The task: Within the entries below, the lines from the one with "анестезии, производными углеводородов (в" through the one with "пролонгируют эффект допамина)." are to be set down exactly, both ends kept.

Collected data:
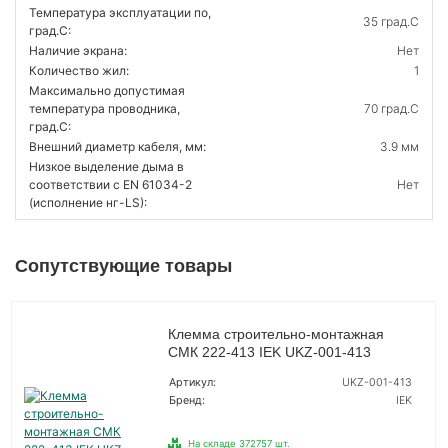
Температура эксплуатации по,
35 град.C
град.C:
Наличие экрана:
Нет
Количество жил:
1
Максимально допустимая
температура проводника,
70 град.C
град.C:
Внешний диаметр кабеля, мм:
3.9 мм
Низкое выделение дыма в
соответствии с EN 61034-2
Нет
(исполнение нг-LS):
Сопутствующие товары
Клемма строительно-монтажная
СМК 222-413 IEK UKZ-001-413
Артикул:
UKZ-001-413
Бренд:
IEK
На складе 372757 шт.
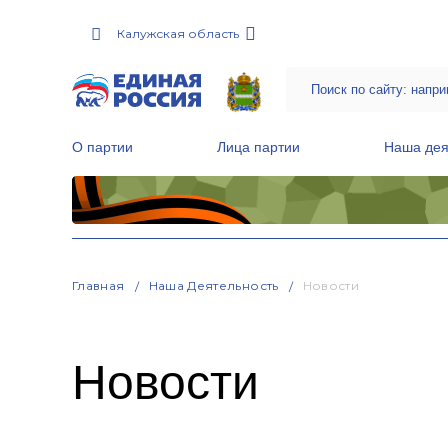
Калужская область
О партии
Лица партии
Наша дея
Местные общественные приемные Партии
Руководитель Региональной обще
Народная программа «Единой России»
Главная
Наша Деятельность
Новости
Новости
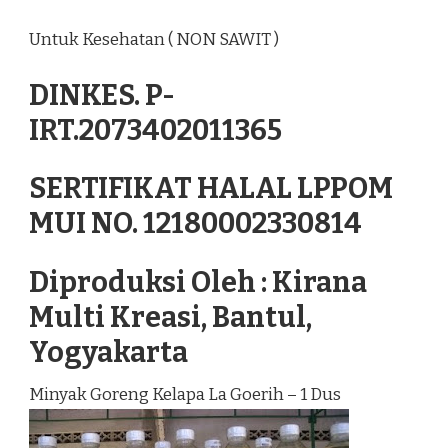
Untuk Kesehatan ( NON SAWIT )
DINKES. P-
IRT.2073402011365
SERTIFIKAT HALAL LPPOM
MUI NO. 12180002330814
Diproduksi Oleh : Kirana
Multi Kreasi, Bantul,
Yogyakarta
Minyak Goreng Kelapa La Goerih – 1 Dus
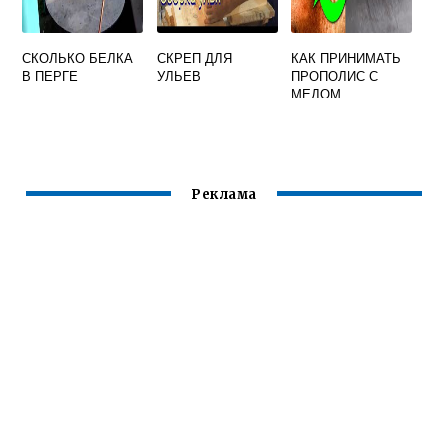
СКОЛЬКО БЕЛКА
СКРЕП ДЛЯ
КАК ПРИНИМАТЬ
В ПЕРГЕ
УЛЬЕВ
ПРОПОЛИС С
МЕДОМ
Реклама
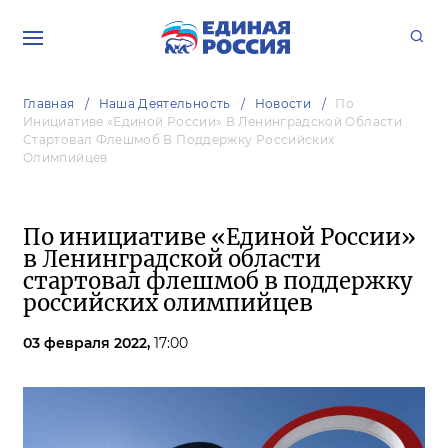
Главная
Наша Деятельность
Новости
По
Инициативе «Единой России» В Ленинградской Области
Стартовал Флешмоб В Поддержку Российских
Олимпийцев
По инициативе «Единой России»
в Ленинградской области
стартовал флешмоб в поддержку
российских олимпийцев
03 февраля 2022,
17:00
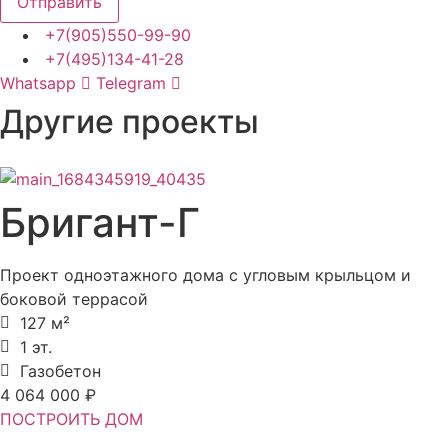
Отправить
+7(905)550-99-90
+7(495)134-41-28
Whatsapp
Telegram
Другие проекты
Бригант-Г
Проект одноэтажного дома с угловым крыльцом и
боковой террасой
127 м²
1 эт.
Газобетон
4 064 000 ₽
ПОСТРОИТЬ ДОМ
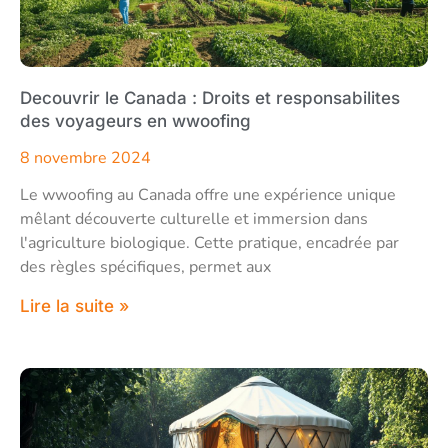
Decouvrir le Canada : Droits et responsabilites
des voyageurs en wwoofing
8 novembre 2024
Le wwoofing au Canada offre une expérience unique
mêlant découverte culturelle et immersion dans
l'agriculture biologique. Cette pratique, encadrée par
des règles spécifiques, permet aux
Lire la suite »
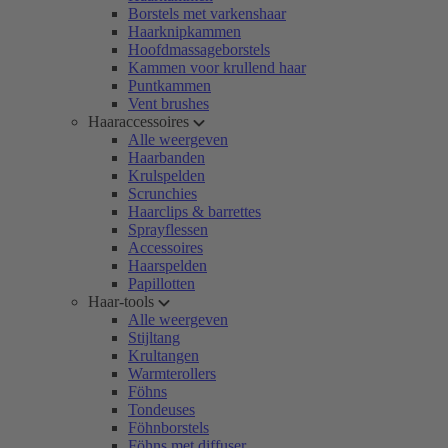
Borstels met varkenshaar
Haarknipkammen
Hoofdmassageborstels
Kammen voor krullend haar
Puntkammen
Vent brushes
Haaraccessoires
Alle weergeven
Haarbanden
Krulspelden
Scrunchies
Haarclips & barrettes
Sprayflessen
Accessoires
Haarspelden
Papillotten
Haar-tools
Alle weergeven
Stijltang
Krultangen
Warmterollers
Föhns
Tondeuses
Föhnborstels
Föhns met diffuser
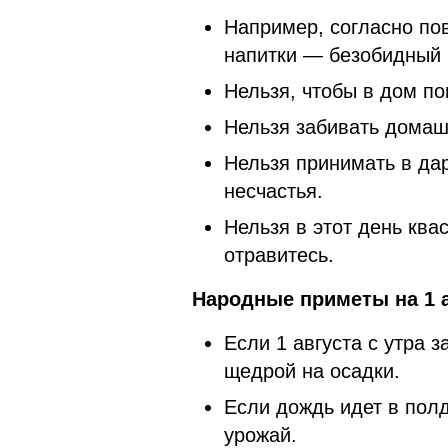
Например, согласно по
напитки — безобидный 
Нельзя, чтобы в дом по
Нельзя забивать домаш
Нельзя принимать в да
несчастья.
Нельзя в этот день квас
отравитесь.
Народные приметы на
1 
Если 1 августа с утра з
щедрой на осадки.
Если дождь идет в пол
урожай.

...

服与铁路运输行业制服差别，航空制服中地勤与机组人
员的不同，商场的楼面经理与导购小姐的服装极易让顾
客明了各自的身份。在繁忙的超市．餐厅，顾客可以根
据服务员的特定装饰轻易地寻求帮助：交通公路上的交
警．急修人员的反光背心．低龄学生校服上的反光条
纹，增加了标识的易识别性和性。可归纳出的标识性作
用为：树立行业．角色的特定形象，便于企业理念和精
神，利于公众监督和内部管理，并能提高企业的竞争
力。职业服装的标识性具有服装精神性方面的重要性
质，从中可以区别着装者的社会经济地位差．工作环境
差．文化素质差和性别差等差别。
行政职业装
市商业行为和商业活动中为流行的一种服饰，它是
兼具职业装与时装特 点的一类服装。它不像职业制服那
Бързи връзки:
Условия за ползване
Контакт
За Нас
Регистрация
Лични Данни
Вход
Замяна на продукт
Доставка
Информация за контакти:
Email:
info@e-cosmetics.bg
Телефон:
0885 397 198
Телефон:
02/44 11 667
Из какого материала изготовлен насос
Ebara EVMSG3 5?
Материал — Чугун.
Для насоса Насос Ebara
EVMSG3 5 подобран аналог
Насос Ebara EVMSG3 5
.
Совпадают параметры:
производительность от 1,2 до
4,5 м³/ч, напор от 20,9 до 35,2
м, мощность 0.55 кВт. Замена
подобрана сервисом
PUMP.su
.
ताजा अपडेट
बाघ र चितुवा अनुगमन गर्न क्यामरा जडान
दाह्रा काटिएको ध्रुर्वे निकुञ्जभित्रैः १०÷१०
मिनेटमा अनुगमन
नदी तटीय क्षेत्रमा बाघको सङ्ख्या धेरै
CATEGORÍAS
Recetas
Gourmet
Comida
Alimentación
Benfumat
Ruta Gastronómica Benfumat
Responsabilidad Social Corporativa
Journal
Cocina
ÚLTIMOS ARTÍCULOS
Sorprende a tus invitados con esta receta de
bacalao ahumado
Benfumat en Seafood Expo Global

---

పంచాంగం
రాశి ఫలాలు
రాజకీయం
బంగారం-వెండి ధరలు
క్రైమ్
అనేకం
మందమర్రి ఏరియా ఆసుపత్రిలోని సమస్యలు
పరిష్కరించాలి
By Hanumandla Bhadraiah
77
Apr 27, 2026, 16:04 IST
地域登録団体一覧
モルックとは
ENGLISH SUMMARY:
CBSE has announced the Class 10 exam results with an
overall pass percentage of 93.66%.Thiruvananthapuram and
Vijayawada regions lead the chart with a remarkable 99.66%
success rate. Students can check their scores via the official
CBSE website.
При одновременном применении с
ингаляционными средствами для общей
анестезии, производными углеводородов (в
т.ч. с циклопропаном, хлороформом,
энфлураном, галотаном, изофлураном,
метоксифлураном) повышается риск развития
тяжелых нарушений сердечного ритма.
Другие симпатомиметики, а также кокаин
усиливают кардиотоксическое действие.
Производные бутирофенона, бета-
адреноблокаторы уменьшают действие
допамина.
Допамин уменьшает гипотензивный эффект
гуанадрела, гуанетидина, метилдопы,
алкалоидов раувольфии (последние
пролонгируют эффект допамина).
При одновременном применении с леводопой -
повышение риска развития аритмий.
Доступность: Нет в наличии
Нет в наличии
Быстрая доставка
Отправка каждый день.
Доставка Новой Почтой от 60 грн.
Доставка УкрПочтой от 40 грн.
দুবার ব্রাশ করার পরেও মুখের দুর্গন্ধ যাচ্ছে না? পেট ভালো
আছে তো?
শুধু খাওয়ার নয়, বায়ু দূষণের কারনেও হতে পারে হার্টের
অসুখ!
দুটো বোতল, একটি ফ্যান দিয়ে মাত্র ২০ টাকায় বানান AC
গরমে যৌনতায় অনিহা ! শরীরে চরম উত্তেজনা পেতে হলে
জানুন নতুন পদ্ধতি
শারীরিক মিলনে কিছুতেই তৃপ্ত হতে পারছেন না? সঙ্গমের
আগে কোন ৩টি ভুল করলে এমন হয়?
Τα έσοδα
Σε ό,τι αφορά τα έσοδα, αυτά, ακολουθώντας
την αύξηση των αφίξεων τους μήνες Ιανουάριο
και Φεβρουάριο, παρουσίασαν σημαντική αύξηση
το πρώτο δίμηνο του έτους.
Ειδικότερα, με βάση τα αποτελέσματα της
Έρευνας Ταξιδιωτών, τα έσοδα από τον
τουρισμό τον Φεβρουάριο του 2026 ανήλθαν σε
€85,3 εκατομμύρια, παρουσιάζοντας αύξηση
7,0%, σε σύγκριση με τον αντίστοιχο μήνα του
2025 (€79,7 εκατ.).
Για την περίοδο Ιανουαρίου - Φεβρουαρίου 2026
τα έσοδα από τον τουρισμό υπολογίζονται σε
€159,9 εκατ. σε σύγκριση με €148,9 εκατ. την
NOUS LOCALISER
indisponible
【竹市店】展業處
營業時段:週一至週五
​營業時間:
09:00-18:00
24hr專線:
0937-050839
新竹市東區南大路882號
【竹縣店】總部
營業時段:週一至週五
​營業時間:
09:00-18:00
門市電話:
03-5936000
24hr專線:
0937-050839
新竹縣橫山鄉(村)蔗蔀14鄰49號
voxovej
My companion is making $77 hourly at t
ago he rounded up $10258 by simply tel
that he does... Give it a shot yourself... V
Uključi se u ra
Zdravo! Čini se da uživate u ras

Written solution:
анестезии, производными углеводородов (в
т.ч. с циклопропаном, хлороформом,
энфлураном, галотаном, изофлураном,
метоксифлураном) повышается риск развития
тяжелых нарушений сердечного ритма.
Другие симпатомиметики, а также кокаин
усиливают кардиотоксическое действие.
Производные бутирофенона, бета-
адреноблокаторы уменьшают действие
допамина.
Допамин уменьшает гипотензивный эффект
гуанадрела, гуанетидина, метилдопы,
алкалоидов раувольфии (последние
пролонгируют эффект допамина).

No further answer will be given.